| Available data |
"""
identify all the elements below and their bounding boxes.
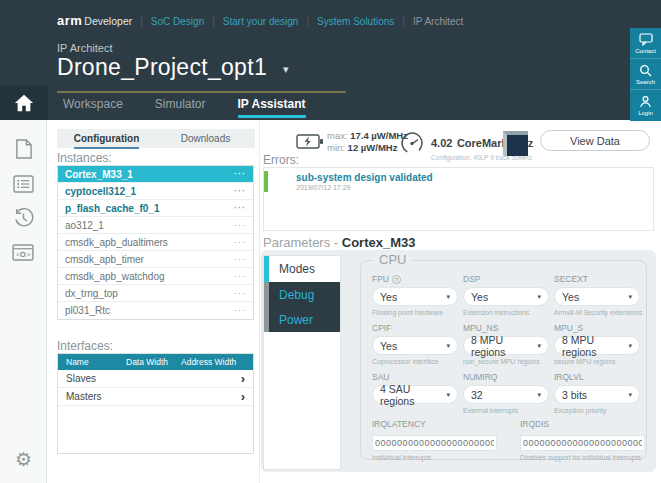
contact-button[interactable]: Contact bbox=[630, 28, 661, 59]
param-caption: External interrupts bbox=[463, 407, 549, 415]
instance-row[interactable]: ao312_1··· bbox=[58, 217, 253, 234]
nav-link-soc-design[interactable]: SoC Design bbox=[151, 16, 204, 27]
interface-row[interactable]: Masters› bbox=[58, 388, 253, 406]
dropdown-caret-icon: ▾ bbox=[537, 342, 541, 350]
instance-row[interactable]: pl031_Rtc··· bbox=[58, 302, 253, 319]
instance-row[interactable]: cmsdk_apb_timer··· bbox=[58, 251, 253, 268]
row-menu-icon[interactable]: ··· bbox=[234, 285, 246, 301]
row-menu-icon[interactable]: ··· bbox=[234, 268, 246, 284]
tab-workspace[interactable]: Workspace bbox=[63, 97, 123, 111]
sau-select[interactable]: 4 SAU regions▾ bbox=[372, 385, 458, 404]
login-button[interactable]: Login bbox=[630, 90, 661, 121]
history-icon[interactable] bbox=[13, 208, 34, 229]
arm-developer-logo[interactable]: arm Developer bbox=[57, 13, 132, 28]
home-button[interactable] bbox=[0, 85, 48, 120]
error-entry[interactable]: sub-system design validated 2019/07/12 1… bbox=[264, 168, 653, 191]
tab-power[interactable]: Power bbox=[269, 307, 340, 332]
fpu-select[interactable]: Yes▾ bbox=[372, 287, 458, 306]
document-icon[interactable] bbox=[14, 138, 33, 160]
param-caption: Floating point hardware bbox=[372, 309, 458, 317]
dropdown-caret-icon: ▾ bbox=[446, 342, 450, 350]
power-min-value: 12 µW/MHz bbox=[348, 142, 398, 153]
param-caption: Disables support for individual interrup… bbox=[520, 454, 645, 462]
instance-name: cyptocell312_1 bbox=[65, 183, 136, 199]
instance-row[interactable]: cmsdk_apb_dualtimers··· bbox=[58, 234, 253, 251]
instance-name: cmsdk_apb_timer bbox=[65, 251, 144, 267]
chevron-right-icon[interactable]: › bbox=[241, 389, 245, 404]
project-title: Drone_Project_opt1 bbox=[57, 54, 267, 81]
tab-downloads[interactable]: Downloads bbox=[156, 133, 255, 144]
param-label: NUMIRQ bbox=[463, 372, 549, 382]
row-menu-icon[interactable]: ··· bbox=[234, 234, 246, 250]
param-label: CPIF bbox=[372, 323, 458, 333]
power-stats: max: 17.4 µW/MHz min: 12 µW/MHz bbox=[327, 130, 408, 154]
irqdis-input[interactable] bbox=[520, 435, 645, 451]
gear-icon[interactable]: ⚙ bbox=[0, 448, 47, 471]
select-value: 32 bbox=[471, 389, 483, 401]
param-caption: Individual interrupts bbox=[372, 454, 497, 462]
irqlvl-select[interactable]: 3 bits▾ bbox=[554, 385, 640, 404]
instance-row[interactable]: Cortex_M33_1··· bbox=[58, 166, 253, 183]
row-menu-icon[interactable]: ··· bbox=[234, 166, 246, 182]
interfaces-label: Interfaces: bbox=[57, 339, 113, 353]
select-value: 3 bits bbox=[562, 389, 587, 401]
instance-row[interactable]: dx_trng_top··· bbox=[58, 285, 253, 302]
view-data-button[interactable]: View Data bbox=[540, 130, 650, 151]
error-title[interactable]: sub-system design validated bbox=[296, 172, 653, 183]
numirq-select[interactable]: 32▾ bbox=[463, 385, 549, 404]
tab-debug[interactable]: Debug bbox=[269, 282, 340, 307]
instance-row[interactable]: p_flash_cache_f0_1··· bbox=[58, 200, 253, 217]
select-value: Yes bbox=[562, 291, 579, 303]
dropdown-caret-icon: ▾ bbox=[537, 391, 541, 399]
list-icon[interactable] bbox=[13, 175, 34, 193]
tab-ip-assistant[interactable]: IP Assistant bbox=[238, 97, 306, 111]
row-menu-icon[interactable]: ··· bbox=[234, 183, 246, 199]
param-label: DSP bbox=[463, 274, 549, 284]
cpif-select[interactable]: Yes▾ bbox=[372, 336, 458, 355]
dsp-select[interactable]: Yes▾ bbox=[463, 287, 549, 306]
chat-icon bbox=[639, 33, 653, 46]
param-field-mpu_ns: MPU_NS8 MPU regions▾non_secure MPU regio… bbox=[463, 323, 549, 366]
param-caption: non_secure MPU regions bbox=[463, 358, 549, 366]
project-title-row[interactable]: Drone_Project_opt1 ▾ bbox=[57, 54, 289, 81]
param-field-cpif: CPIFYes▾Coprocessor interface bbox=[372, 323, 458, 366]
brand-arm: arm bbox=[57, 13, 82, 28]
top-navigation: arm Developer | SoC Design | Start your … bbox=[57, 13, 463, 28]
power-max-label: max: bbox=[327, 130, 348, 141]
nav-link-start-your-design[interactable]: Start your design bbox=[223, 16, 299, 27]
instance-name: p_flash_cache_f0_1 bbox=[65, 200, 160, 216]
errors-label: Errors: bbox=[263, 153, 299, 167]
secext-select[interactable]: Yes▾ bbox=[554, 287, 640, 306]
irqlatency-input[interactable] bbox=[372, 435, 497, 451]
instance-name: cmsdk_apb_dualtimers bbox=[65, 234, 168, 250]
help-icon[interactable]: ? bbox=[392, 275, 401, 284]
instance-row[interactable]: cyptocell312_1··· bbox=[58, 183, 253, 200]
nav-divider: | bbox=[212, 16, 215, 27]
row-menu-icon[interactable]: ··· bbox=[234, 217, 246, 233]
chip-thumbnail[interactable] bbox=[503, 131, 528, 156]
row-menu-icon[interactable]: ··· bbox=[234, 302, 246, 319]
instance-name: pl031_Rtc bbox=[65, 302, 110, 319]
code-window-icon[interactable]: <> bbox=[12, 244, 34, 261]
chevron-right-icon[interactable]: › bbox=[241, 371, 245, 386]
row-menu-icon[interactable]: ··· bbox=[234, 200, 246, 216]
nav-divider: | bbox=[140, 16, 143, 27]
tab-configuration[interactable]: Configuration bbox=[57, 133, 156, 144]
mpu_s-select[interactable]: 8 MPU regions▾ bbox=[554, 336, 640, 355]
select-value: Yes bbox=[380, 340, 397, 352]
tab-simulator[interactable]: Simulator bbox=[155, 97, 206, 111]
mpu_ns-select[interactable]: 8 MPU regions▾ bbox=[463, 336, 549, 355]
instance-row[interactable]: cmsdk_apb_watchdog··· bbox=[58, 268, 253, 285]
chevron-down-icon[interactable]: ▾ bbox=[283, 59, 289, 76]
search-icon bbox=[639, 64, 652, 77]
nav-link-system-solutions[interactable]: System Solutions bbox=[317, 16, 394, 27]
tab-modes[interactable]: Modes bbox=[264, 256, 340, 282]
nav-divider: | bbox=[402, 16, 405, 27]
interface-row[interactable]: Slaves› bbox=[58, 370, 253, 388]
parameter-tab-group: Debug Power bbox=[264, 282, 340, 332]
cpu-group-label: CPU bbox=[373, 252, 412, 267]
quick-action-bar: Contact Search Login bbox=[630, 28, 661, 121]
power-min-label: min: bbox=[327, 142, 345, 153]
row-menu-icon[interactable]: ··· bbox=[234, 251, 246, 267]
search-button[interactable]: Search bbox=[630, 59, 661, 90]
"""
| Task prompt |
Leave the pictures out and output all of the data verbatim.

| Answer section |
identify all the elements below and their bounding boxes.
contact-button[interactable]: Contact bbox=[630, 28, 661, 59]
param-caption: External interrupts bbox=[463, 407, 549, 415]
instance-row[interactable]: ao312_1··· bbox=[58, 217, 253, 234]
nav-link-soc-design[interactable]: SoC Design bbox=[151, 16, 204, 27]
interface-row[interactable]: Masters› bbox=[58, 388, 253, 406]
dropdown-caret-icon: ▾ bbox=[537, 342, 541, 350]
instance-row[interactable]: pl031_Rtc··· bbox=[58, 302, 253, 319]
instance-row[interactable]: cmsdk_apb_timer··· bbox=[58, 251, 253, 268]
row-menu-icon[interactable]: ··· bbox=[234, 285, 246, 301]
row-menu-icon[interactable]: ··· bbox=[234, 268, 246, 284]
tab-workspace[interactable]: Workspace bbox=[63, 97, 123, 111]
sau-select[interactable]: 4 SAU regions▾ bbox=[372, 385, 458, 404]
login-button[interactable]: Login bbox=[630, 90, 661, 121]
history-icon[interactable] bbox=[13, 208, 34, 229]
arm-developer-logo[interactable]: arm Developer bbox=[57, 13, 132, 28]
home-button[interactable] bbox=[0, 85, 48, 120]
error-entry[interactable]: sub-system design validated 2019/07/12 1… bbox=[264, 168, 653, 191]
tab-power[interactable]: Power bbox=[269, 307, 340, 332]
fpu-select[interactable]: Yes▾ bbox=[372, 287, 458, 306]
document-icon[interactable] bbox=[14, 138, 33, 160]
param-caption: Floating point hardware bbox=[372, 309, 458, 317]
dropdown-caret-icon: ▾ bbox=[446, 342, 450, 350]
power-min-value: 12 µW/MHz bbox=[348, 142, 398, 153]
param-caption: Disables support for individual interrup… bbox=[520, 454, 645, 462]
instance-name: cyptocell312_1 bbox=[65, 183, 136, 199]
instance-row[interactable]: cmsdk_apb_dualtimers··· bbox=[58, 234, 253, 251]
instance-name: cmsdk_apb_timer bbox=[65, 251, 144, 267]
chevron-right-icon[interactable]: › bbox=[241, 389, 245, 404]
project-title: Drone_Project_opt1 bbox=[57, 54, 267, 81]
tab-downloads[interactable]: Downloads bbox=[156, 133, 255, 144]
param-label: NUMIRQ bbox=[463, 372, 549, 382]
row-menu-icon[interactable]: ··· bbox=[234, 234, 246, 250]
param-label: CPIF bbox=[372, 323, 458, 333]
power-stats: max: 17.4 µW/MHz min: 12 µW/MHz bbox=[327, 130, 408, 154]
irqdis-input[interactable] bbox=[520, 435, 645, 451]
gear-icon[interactable]: ⚙ bbox=[0, 448, 47, 471]
select-value: 32 bbox=[471, 389, 483, 401]
param-caption: Individual interrupts bbox=[372, 454, 497, 462]
irqlvl-select[interactable]: 3 bits▾ bbox=[554, 385, 640, 404]
instance-row[interactable]: Cortex_M33_1··· bbox=[58, 166, 253, 183]
row-menu-icon[interactable]: ··· bbox=[234, 166, 246, 182]
interfaces-label: Interfaces: bbox=[57, 339, 113, 353]
select-value: 3 bits bbox=[562, 389, 587, 401]
instance-row[interactable]: dx_trng_top··· bbox=[58, 285, 253, 302]
view-data-button[interactable]: View Data bbox=[540, 130, 650, 151]
error-title[interactable]: sub-system design validated bbox=[296, 172, 653, 183]
numirq-select[interactable]: 32▾ bbox=[463, 385, 549, 404]
tab-debug[interactable]: Debug bbox=[269, 282, 340, 307]
instance-row[interactable]: p_flash_cache_f0_1··· bbox=[58, 200, 253, 217]
select-value: Yes bbox=[562, 291, 579, 303]
dropdown-caret-icon: ▾ bbox=[537, 391, 541, 399]
list-icon[interactable] bbox=[13, 175, 34, 193]
tab-ip-assistant[interactable]: IP Assistant bbox=[238, 97, 306, 111]
row-menu-icon[interactable]: ··· bbox=[234, 183, 246, 199]
param-label: DSP bbox=[463, 274, 549, 284]
cpif-select[interactable]: Yes▾ bbox=[372, 336, 458, 355]
dsp-select[interactable]: Yes▾ bbox=[463, 287, 549, 306]
chat-icon bbox=[639, 33, 653, 46]
param-field-mpu_ns: MPU_NS8 MPU regions▾non_secure MPU regio… bbox=[463, 323, 549, 366]
param-caption: non_secure MPU regions bbox=[463, 358, 549, 366]
project-title-row[interactable]: Drone_Project_opt1 ▾ bbox=[57, 54, 289, 81]
param-field-cpif: CPIFYes▾Coprocessor interface bbox=[372, 323, 458, 366]
brand-arm: arm bbox=[57, 13, 82, 28]
top-navigation: arm Developer | SoC Design | Start your … bbox=[57, 13, 463, 28]
power-max-label: max: bbox=[327, 130, 348, 141]
nav-link-start-your-design[interactable]: Start your design bbox=[223, 16, 299, 27]
instance-name: p_flash_cache_f0_1 bbox=[65, 200, 160, 216]
errors-label: Errors: bbox=[263, 153, 299, 167]
secext-select[interactable]: Yes▾ bbox=[554, 287, 640, 306]
irqlatency-input[interactable] bbox=[372, 435, 497, 451]
instance-name: cmsdk_apb_dualtimers bbox=[65, 234, 168, 250]
help-icon[interactable]: ? bbox=[392, 275, 401, 284]
instance-row[interactable]: cyptocell312_1··· bbox=[58, 183, 253, 200]
nav-divider: | bbox=[212, 16, 215, 27]
row-menu-icon[interactable]: ··· bbox=[234, 217, 246, 233]
chip-thumbnail[interactable] bbox=[503, 131, 528, 156]
row-menu-icon[interactable]: ··· bbox=[234, 302, 246, 319]
instance-name: pl031_Rtc bbox=[65, 302, 110, 319]
code-window-icon[interactable]: <> bbox=[12, 244, 34, 261]
chevron-right-icon[interactable]: › bbox=[241, 371, 245, 386]
row-menu-icon[interactable]: ··· bbox=[234, 200, 246, 216]
nav-divider: | bbox=[140, 16, 143, 27]
tab-configuration[interactable]: Configuration bbox=[57, 133, 156, 144]
mpu_s-select[interactable]: 8 MPU regions▾ bbox=[554, 336, 640, 355]
select-value: Yes bbox=[380, 340, 397, 352]
tab-simulator[interactable]: Simulator bbox=[155, 97, 206, 111]
mpu_ns-select[interactable]: 8 MPU regions▾ bbox=[463, 336, 549, 355]
instance-row[interactable]: cmsdk_apb_watchdog··· bbox=[58, 268, 253, 285]
chevron-down-icon[interactable]: ▾ bbox=[283, 59, 289, 76]
search-icon bbox=[639, 64, 652, 77]
nav-link-system-solutions[interactable]: System Solutions bbox=[317, 16, 394, 27]
tab-modes[interactable]: Modes bbox=[264, 256, 340, 282]
nav-divider: | bbox=[402, 16, 405, 27]
interface-row[interactable]: Slaves› bbox=[58, 370, 253, 388]
parameter-tab-group: Debug Power bbox=[264, 282, 340, 332]
cpu-group-label: CPU bbox=[373, 252, 412, 267]
quick-action-bar: Contact Search Login bbox=[630, 28, 661, 121]
power-min-label: min: bbox=[327, 142, 345, 153]
row-menu-icon[interactable]: ··· bbox=[234, 251, 246, 267]
search-button[interactable]: Search bbox=[630, 59, 661, 90]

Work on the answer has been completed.